Encrypting database is not going to protect you from being hacked. If some one can hack and steal your database, he will of course will also look for the key to decrypt the database. Further to that, this is gonna add so many layers of complications to all your applications installed. Best thing to do will be to secure your server and your applications. If you are really keen on encrypting database, then you need to hire a security professional to assess your case as it is a specialized field and doesn't come cheap. It's not like installing a plugin. I never heard of any joomla site encrypting a full database.

Thanks for sharing this Neel In fact I have never heard of any sites encrypting the database

Guys I want to clarify, I'm not referring to encrypting the entire database, rather encrypting certain fields such as first name or any other fields that the admin selects. I think it is better to give the admin the option of encrypting the the DB even if that means that the data will be irretrievable.

I'm dropping this topic, as I don't see any reason to continue the discussion.

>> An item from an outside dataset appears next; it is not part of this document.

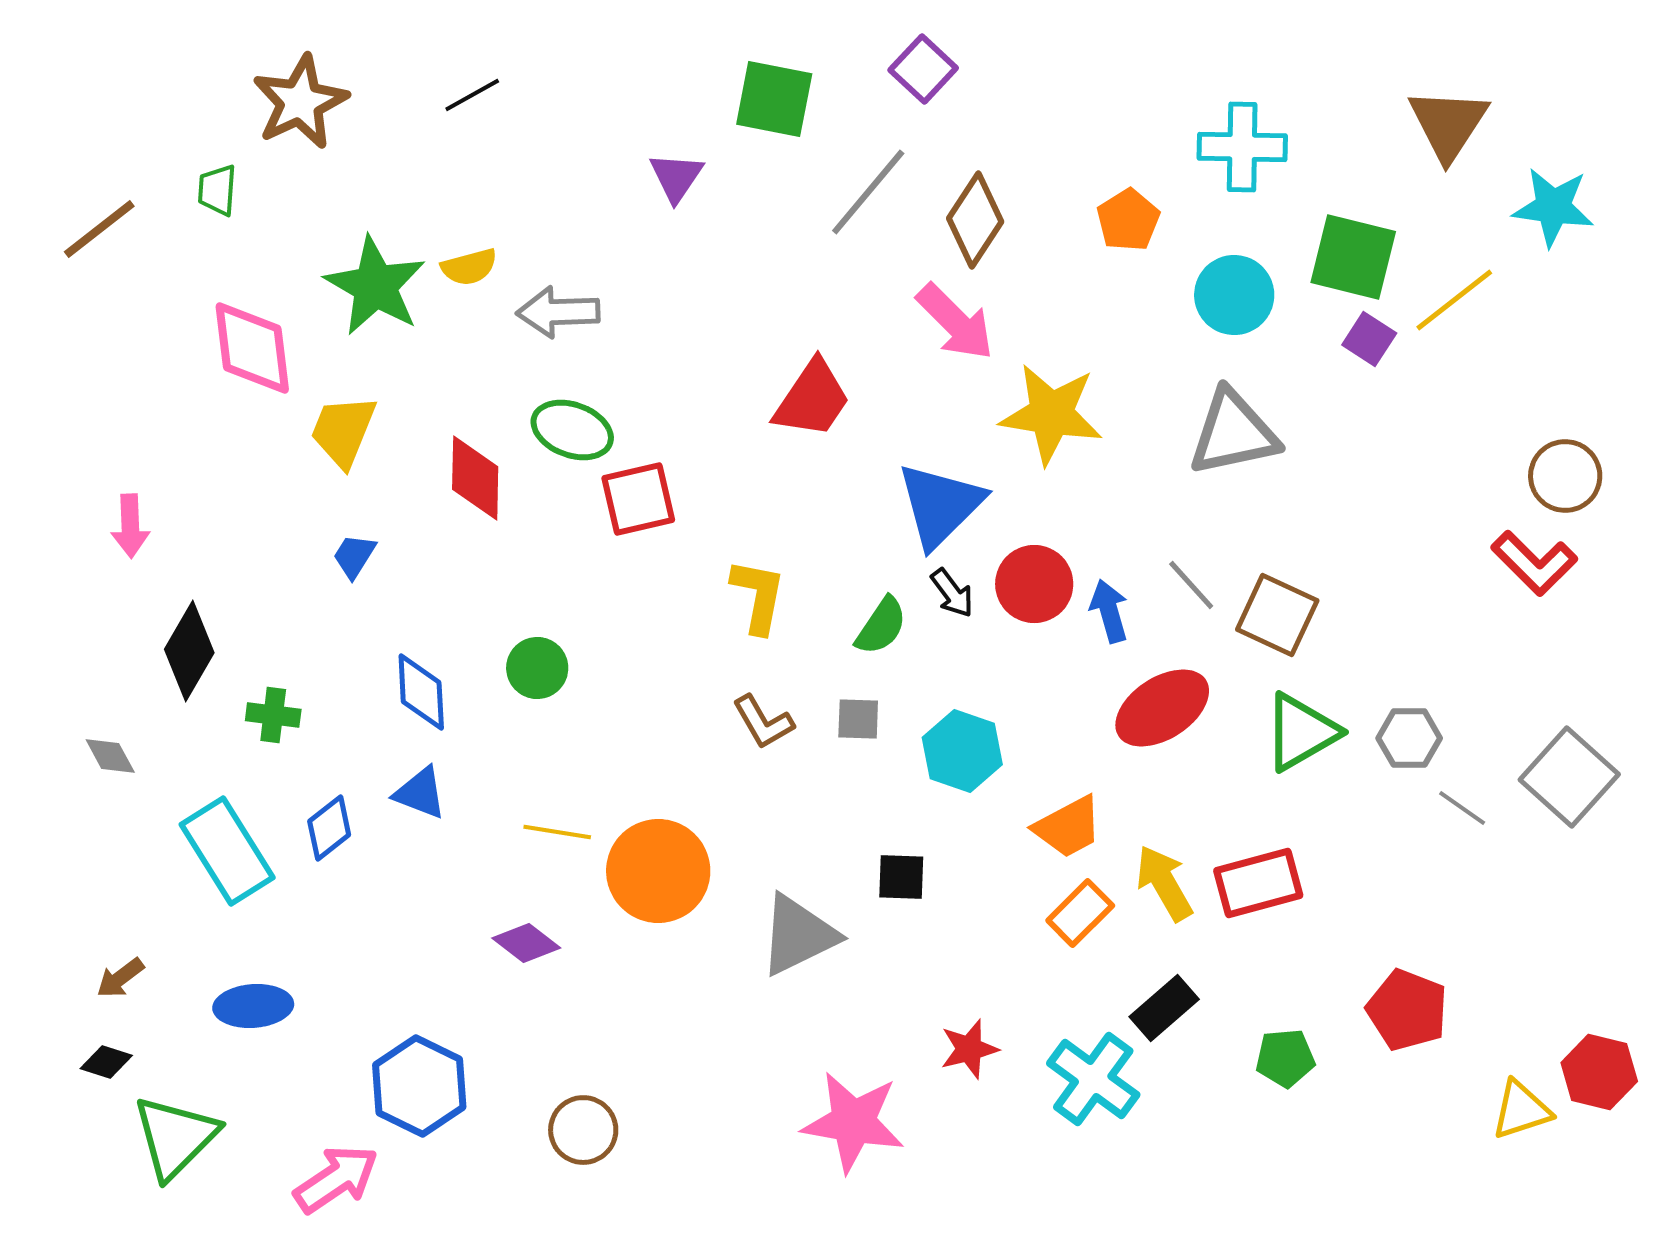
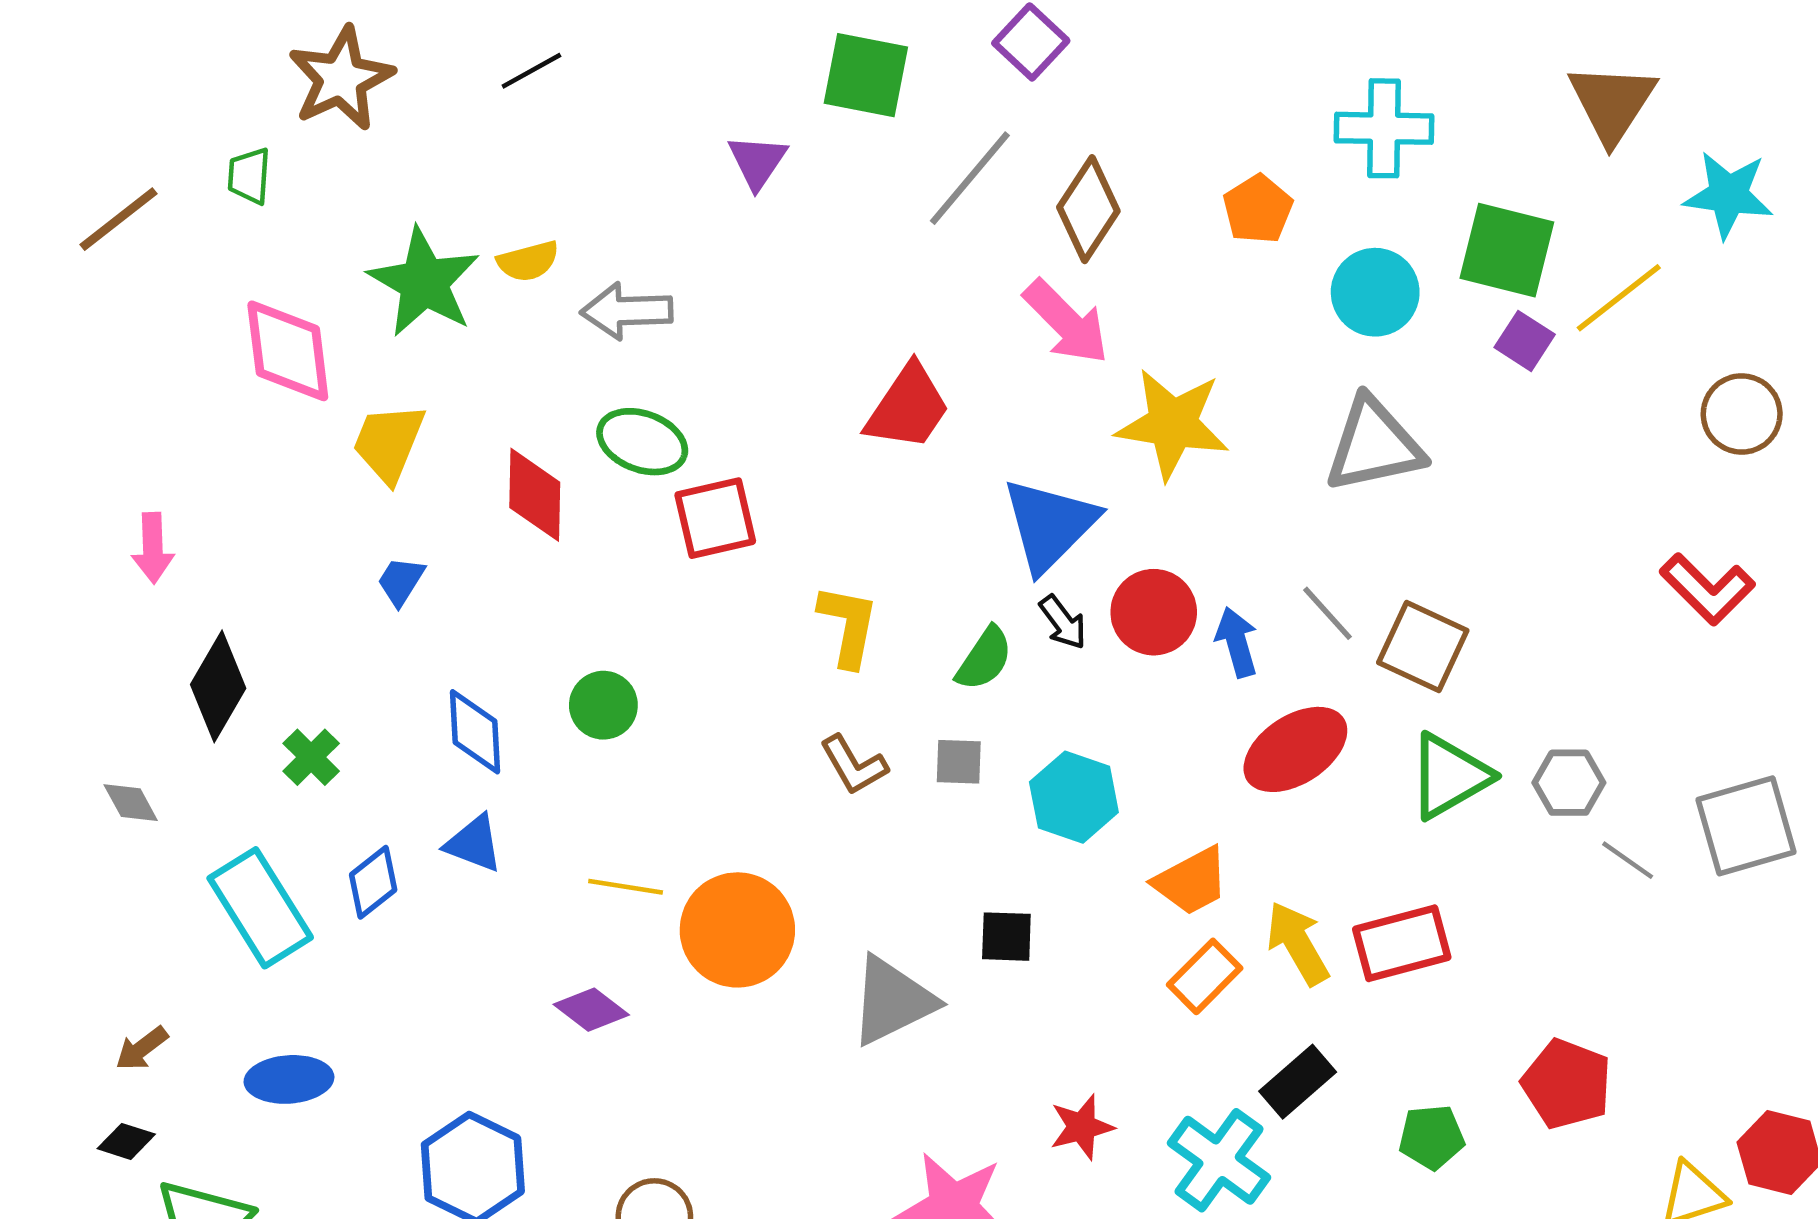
brown circle: (1565, 476) -> (1742, 414), moved
green cross: (273, 715) -> (311, 757), turned 38
gray square: (1569, 777) -> (1746, 826), turned 32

Perhaps there is a simple way to have the entire database encrypted? Joomla encrypts a little bit of data, however most of it is easily readable. So even if you get ES to be encrypted, you still have the rest of the site. Unless of course you are only concerned with encrypting EasySocial tables.

Hello CK,

If you are encrypting the first name using Joomla's 1 way password hash, how can you even reverse the hash back to it's original form? It doesn't make sense

When EasySocial retrieves this "1 way encrypted data's", there is no way to de-crypt back to it's original form and it would then appear as it is and this also means that when you populate the first name on your profile page, it appears as is.

HI all,

I wanted to revisit this topic and see if it is at all possible to get this accomplished. I understand that it doesn't make sense to encrypt the entire DB, i think that encrypting the messages/conversations is a good starting point.

Thoughts?

Encrypting contents would require a 2 way encryption algorithm and I don't think it makes sense encrypting contents because it will hurt your search, there is not going to be a way to search.

Perhaps encrypting messages would make more sense since it's never going to be searched for but one would also need to consider, a 2 way algorithm means there would be a key stored somewhere to be used as the salt. If your site is hacked, chances are that hackers would also know the salt.